▶ **What you will do**: Report each line from the records where the string "menu" turns up.

▶ **Source material**:
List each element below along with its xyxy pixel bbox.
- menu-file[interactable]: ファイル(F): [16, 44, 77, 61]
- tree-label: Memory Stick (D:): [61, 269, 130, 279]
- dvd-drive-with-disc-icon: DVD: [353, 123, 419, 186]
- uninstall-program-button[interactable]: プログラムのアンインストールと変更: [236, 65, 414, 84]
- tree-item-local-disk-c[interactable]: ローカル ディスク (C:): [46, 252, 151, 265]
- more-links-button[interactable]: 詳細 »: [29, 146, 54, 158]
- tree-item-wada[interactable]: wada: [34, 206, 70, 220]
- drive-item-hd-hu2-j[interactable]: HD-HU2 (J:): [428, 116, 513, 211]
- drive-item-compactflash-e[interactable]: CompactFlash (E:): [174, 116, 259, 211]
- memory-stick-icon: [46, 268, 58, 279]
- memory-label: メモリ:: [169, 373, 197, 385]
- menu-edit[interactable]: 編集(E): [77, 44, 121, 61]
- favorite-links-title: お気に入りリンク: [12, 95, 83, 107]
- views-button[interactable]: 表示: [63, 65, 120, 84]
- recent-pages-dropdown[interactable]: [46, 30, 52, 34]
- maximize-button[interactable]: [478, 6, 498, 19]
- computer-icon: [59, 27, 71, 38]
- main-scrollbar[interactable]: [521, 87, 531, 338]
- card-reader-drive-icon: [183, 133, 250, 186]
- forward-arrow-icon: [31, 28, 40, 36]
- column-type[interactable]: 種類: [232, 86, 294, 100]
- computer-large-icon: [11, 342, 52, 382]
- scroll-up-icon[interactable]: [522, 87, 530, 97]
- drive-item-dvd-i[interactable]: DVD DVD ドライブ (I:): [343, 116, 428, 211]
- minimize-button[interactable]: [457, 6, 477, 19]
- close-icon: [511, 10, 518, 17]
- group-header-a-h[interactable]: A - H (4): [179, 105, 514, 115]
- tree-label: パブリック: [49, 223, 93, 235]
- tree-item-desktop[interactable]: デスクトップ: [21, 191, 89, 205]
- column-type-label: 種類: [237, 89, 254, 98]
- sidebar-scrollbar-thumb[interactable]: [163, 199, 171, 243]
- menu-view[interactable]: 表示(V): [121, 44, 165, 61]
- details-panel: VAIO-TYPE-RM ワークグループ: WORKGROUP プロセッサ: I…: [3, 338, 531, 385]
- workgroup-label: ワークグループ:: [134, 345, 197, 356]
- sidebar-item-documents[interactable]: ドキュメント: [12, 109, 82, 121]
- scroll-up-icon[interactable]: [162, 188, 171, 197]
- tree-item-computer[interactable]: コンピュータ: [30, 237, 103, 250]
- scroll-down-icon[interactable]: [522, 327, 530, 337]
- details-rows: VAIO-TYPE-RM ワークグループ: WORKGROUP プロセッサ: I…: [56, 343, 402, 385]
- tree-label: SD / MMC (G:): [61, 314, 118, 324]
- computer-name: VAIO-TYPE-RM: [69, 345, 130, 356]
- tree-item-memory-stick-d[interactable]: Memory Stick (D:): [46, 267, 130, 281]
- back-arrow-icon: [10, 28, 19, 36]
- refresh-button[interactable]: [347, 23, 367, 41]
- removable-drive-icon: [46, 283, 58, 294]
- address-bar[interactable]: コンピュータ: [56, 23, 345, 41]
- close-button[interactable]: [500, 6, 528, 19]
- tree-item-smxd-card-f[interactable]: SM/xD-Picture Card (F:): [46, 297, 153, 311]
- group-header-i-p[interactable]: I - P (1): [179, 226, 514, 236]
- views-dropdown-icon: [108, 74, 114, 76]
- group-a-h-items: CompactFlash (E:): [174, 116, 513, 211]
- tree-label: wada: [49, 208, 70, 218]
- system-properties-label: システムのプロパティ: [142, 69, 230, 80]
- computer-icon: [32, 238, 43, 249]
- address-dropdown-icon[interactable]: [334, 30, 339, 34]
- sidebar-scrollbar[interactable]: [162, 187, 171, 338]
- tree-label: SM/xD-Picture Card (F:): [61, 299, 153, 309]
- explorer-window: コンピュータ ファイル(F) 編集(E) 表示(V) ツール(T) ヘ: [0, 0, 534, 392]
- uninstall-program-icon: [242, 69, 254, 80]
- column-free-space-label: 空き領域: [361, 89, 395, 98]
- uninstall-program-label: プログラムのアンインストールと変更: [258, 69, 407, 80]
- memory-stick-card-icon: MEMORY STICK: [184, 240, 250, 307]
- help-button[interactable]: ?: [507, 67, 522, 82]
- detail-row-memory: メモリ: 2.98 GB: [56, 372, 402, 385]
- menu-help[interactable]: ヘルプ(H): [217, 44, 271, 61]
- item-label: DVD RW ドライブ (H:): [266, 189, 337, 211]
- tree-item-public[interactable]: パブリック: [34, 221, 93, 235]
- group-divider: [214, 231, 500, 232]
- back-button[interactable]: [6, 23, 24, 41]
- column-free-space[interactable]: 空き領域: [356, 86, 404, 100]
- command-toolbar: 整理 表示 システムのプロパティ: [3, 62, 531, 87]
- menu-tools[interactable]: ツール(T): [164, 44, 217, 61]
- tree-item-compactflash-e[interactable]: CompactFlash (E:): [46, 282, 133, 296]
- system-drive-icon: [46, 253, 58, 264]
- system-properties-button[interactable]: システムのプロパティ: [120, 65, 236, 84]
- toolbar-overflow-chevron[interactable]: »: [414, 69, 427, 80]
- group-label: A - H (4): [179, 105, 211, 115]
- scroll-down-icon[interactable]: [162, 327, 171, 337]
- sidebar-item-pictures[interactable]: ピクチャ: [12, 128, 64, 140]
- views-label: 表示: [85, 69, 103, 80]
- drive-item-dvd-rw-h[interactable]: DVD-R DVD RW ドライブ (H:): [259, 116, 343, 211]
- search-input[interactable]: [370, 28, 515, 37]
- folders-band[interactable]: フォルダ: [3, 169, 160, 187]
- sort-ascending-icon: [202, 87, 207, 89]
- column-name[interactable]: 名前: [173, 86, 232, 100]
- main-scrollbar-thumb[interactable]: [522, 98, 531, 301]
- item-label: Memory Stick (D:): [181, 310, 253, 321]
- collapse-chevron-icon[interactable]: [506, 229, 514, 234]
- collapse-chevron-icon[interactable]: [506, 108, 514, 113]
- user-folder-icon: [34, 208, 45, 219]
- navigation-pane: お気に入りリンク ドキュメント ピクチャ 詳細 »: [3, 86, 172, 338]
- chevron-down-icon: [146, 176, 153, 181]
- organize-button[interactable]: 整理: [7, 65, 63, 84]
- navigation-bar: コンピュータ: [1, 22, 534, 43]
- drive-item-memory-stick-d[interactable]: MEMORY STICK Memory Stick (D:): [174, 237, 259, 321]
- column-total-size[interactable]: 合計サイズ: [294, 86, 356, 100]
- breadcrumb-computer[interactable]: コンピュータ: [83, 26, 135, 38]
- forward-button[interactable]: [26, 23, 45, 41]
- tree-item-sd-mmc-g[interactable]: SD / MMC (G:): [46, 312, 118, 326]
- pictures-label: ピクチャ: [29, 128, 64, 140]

▶ **Response to this task**:
- menu-file[interactable]: ファイル(F): [16, 44, 77, 61]
- menu-edit[interactable]: 編集(E): [77, 44, 121, 61]
- menu-view[interactable]: 表示(V): [121, 44, 165, 61]
- menu-help[interactable]: ヘルプ(H): [217, 44, 271, 61]
- menu-tools[interactable]: ツール(T): [164, 44, 217, 61]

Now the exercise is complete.